Stored data Start Marker

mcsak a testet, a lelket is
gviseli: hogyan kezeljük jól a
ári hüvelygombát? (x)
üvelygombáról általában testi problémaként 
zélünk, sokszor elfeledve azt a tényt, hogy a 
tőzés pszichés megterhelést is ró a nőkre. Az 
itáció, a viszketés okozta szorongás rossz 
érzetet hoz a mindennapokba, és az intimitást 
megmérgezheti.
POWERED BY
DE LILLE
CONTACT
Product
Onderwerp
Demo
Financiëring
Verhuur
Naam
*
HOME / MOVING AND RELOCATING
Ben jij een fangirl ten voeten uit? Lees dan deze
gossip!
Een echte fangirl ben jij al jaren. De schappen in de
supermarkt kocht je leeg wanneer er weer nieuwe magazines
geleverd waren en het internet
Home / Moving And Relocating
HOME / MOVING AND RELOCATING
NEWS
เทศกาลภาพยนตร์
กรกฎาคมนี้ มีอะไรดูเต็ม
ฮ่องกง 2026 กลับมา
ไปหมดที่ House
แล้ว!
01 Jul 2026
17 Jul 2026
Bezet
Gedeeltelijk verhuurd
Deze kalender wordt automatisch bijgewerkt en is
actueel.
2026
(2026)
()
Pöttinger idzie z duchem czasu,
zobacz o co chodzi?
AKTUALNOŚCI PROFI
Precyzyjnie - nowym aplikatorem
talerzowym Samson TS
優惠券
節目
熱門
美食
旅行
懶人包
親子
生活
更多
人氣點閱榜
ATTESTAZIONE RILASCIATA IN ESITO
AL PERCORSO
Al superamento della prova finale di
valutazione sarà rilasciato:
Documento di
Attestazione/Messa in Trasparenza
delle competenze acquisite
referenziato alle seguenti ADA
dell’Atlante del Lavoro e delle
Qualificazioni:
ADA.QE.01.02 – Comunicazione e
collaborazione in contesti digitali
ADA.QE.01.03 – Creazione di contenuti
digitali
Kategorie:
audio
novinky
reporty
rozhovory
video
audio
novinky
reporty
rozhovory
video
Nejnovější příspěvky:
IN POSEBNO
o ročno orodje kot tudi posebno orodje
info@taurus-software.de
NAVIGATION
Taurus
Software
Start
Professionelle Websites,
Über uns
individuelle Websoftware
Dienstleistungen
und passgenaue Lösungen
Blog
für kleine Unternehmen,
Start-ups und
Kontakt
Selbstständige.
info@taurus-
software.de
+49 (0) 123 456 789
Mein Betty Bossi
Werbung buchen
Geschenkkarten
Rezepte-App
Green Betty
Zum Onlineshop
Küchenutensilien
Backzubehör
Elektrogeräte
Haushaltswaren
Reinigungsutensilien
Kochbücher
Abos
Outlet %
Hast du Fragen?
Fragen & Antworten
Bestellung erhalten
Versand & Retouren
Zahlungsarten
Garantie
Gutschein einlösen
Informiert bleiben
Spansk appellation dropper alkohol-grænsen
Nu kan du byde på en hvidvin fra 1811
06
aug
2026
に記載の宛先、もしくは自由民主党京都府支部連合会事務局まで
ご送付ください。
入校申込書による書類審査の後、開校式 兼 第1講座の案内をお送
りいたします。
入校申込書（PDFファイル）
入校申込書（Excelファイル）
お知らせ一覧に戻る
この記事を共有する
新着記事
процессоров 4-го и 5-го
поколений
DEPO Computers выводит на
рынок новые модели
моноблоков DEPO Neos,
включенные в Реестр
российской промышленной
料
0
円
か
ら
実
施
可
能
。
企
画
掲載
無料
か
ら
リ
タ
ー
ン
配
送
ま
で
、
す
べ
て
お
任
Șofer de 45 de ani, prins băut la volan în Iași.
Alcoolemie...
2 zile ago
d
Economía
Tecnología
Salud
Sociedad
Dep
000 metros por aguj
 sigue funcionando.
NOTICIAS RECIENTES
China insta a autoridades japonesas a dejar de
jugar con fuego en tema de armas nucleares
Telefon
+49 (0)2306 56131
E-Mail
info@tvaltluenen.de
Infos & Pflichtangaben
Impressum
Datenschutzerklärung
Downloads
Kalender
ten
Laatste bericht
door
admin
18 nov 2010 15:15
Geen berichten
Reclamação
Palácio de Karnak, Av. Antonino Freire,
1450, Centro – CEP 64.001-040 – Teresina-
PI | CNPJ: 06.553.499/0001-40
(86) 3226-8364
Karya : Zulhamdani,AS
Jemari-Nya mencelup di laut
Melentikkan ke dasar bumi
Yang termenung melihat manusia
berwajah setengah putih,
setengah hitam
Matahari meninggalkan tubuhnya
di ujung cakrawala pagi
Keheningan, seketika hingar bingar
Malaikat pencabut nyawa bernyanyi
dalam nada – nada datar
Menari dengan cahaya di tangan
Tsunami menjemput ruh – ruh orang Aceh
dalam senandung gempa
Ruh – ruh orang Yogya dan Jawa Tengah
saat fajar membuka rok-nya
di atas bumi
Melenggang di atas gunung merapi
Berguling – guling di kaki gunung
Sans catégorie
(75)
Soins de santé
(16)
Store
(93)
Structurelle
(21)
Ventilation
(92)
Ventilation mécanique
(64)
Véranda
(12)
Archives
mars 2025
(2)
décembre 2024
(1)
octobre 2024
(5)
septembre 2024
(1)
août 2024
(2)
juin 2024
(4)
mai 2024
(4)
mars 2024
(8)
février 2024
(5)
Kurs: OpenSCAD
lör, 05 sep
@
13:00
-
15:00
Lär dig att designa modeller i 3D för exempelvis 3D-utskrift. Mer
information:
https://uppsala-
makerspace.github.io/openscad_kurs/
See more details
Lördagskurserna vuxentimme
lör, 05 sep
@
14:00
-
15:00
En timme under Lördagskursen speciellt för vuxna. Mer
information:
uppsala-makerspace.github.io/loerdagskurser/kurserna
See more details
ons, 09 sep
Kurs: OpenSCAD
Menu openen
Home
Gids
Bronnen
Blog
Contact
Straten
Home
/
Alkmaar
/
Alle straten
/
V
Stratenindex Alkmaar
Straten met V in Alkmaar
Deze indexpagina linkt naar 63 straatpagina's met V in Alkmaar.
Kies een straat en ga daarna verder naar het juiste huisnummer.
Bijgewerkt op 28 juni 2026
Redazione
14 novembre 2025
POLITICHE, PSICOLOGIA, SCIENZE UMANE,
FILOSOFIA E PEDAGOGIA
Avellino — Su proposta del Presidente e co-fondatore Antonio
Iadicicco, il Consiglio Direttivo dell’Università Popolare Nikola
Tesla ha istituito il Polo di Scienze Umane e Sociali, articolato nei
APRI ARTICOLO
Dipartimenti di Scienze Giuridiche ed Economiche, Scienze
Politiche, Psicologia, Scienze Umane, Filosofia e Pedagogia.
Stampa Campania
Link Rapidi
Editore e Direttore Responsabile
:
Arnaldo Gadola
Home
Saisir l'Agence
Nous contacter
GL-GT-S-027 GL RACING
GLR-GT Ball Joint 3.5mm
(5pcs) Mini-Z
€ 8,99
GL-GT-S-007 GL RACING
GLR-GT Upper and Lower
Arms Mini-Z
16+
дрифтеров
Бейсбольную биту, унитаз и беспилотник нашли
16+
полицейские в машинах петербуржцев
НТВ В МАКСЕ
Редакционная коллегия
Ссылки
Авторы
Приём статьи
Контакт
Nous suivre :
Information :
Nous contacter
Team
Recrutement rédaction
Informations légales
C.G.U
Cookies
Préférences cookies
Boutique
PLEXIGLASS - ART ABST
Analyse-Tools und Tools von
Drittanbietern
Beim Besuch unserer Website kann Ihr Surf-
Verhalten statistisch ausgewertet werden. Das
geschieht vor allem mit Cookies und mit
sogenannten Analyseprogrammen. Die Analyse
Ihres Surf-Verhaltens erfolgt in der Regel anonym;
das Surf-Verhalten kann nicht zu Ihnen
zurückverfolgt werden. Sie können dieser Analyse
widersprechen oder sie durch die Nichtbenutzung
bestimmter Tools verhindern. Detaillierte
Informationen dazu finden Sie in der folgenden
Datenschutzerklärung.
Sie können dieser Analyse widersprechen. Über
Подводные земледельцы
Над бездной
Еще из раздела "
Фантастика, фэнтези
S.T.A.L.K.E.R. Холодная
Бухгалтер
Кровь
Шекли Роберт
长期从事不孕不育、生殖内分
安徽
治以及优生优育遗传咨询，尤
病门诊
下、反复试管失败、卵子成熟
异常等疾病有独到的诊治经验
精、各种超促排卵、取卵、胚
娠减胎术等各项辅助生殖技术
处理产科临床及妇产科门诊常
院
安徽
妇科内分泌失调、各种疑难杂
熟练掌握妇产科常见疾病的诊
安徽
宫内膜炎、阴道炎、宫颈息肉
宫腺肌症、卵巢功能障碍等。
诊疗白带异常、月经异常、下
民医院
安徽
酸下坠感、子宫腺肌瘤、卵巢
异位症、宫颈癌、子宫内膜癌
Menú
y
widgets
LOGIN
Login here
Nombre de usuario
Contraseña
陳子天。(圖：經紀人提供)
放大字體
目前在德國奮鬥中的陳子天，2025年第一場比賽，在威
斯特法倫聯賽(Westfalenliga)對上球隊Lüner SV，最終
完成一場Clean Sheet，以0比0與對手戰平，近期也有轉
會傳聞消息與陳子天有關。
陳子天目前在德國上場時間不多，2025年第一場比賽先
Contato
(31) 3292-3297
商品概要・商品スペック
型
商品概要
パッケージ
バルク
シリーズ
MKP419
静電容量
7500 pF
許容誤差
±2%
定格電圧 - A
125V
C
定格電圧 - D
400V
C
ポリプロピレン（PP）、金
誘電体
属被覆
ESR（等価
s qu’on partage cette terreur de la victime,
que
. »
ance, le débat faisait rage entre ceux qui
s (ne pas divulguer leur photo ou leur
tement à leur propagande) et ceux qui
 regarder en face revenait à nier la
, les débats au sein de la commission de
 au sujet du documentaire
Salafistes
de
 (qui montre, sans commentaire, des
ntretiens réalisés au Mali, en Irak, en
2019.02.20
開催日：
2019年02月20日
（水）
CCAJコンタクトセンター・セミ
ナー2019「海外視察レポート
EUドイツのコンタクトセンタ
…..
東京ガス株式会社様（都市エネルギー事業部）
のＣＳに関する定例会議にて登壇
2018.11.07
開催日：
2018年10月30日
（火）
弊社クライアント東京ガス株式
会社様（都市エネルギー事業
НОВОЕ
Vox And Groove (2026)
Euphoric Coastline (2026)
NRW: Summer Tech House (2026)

Stored data End Marker

● Problem requirements
Which lines should be output? Exactly those from the first line of the data through the line containing "Attestazione/Messa in Trasparenza", inclusive.

● Finished exercise
mcsak a testet, a lelket is
gviseli: hogyan kezeljük jól a
ári hüvelygombát? (x)
üvelygombáról általában testi problémaként 
zélünk, sokszor elfeledve azt a tényt, hogy a 
tőzés pszichés megterhelést is ró a nőkre. Az 
itáció, a viszketés okozta szorongás rossz 
érzetet hoz a mindennapokba, és az intimitást 
megmérgezheti.
POWERED BY
DE LILLE
CONTACT
Product
Onderwerp
Demo
Financiëring
Verhuur
Naam
*
HOME / MOVING AND RELOCATING
Ben jij een fangirl ten voeten uit? Lees dan deze
gossip!
Een echte fangirl ben jij al jaren. De schappen in de
supermarkt kocht je leeg wanneer er weer nieuwe magazines
geleverd waren en het internet
Home / Moving And Relocating
HOME / MOVING AND RELOCATING
NEWS
เทศกาลภาพยนตร์
กรกฎาคมนี้ มีอะไรดูเต็ม
ฮ่องกง 2026 กลับมา
ไปหมดที่ House
แล้ว!
01 Jul 2026
17 Jul 2026
Bezet
Gedeeltelijk verhuurd
Deze kalender wordt automatisch bijgewerkt en is
actueel.
2026
(2026)
()
Pöttinger idzie z duchem czasu,
zobacz o co chodzi?
AKTUALNOŚCI PROFI
Precyzyjnie - nowym aplikatorem
talerzowym Samson TS
優惠券
節目
熱門
美食
旅行
懶人包
親子
生活
更多
人氣點閱榜
ATTESTAZIONE RILASCIATA IN ESITO
AL PERCORSO
Al superamento della prova finale di
valutazione sarà rilasciato:
Documento di
Attestazione/Messa in Trasparenza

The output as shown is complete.